Saved entries
[Start of Attachment]

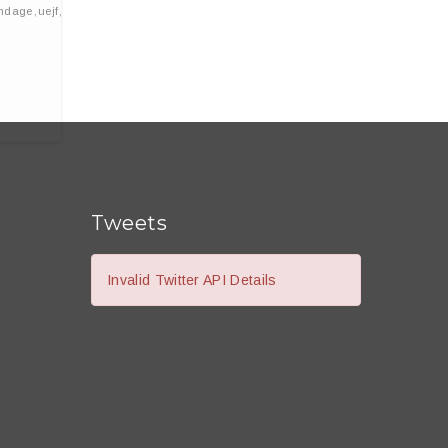
ndage
,
uejf
,
vel
Tweets
Invalid Twitter API Details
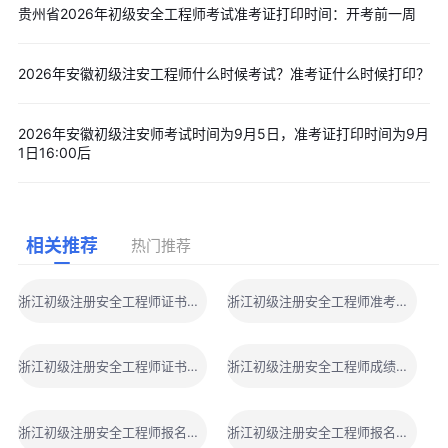
贵州省2026年初级安全工程师考试准考证打印时间：开考前一周
2026年安徽初级注安工程师什么时候考试？准考证什么时候打印？
2026年安徽初级注安师考试时间为9月5日，准考证打印时间为9月
1日16:00后
相关推荐
热门推荐
浙江初级注册安全工程师证书领取
浙江初级注册安全工程师准考证打印地点
浙江初级注册安全工程师证书领取地点
浙江初级注册安全工程师成绩查询
浙江初级注册安全工程师报名时间
浙江初级注册安全工程师报名条件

[End of Attachment]

» **EXERCISE BRIEF**: Please reproduce the entries above exactly, omitting every picture.

» **EXPECTED ANSWER**:
ndage
,
uejf
,
vel
Tweets
Invalid Twitter API Details
贵州省2026年初级安全工程师考试准考证打印时间：开考前一周
2026年安徽初级注安工程师什么时候考试？准考证什么时候打印？
2026年安徽初级注安师考试时间为9月5日，准考证打印时间为9月
1日16:00后
相关推荐
热门推荐
浙江初级注册安全工程师证书领取
浙江初级注册安全工程师准考证打印地点
浙江初级注册安全工程师证书领取地点
浙江初级注册安全工程师成绩查询
浙江初级注册安全工程师报名时间
浙江初级注册安全工程师报名条件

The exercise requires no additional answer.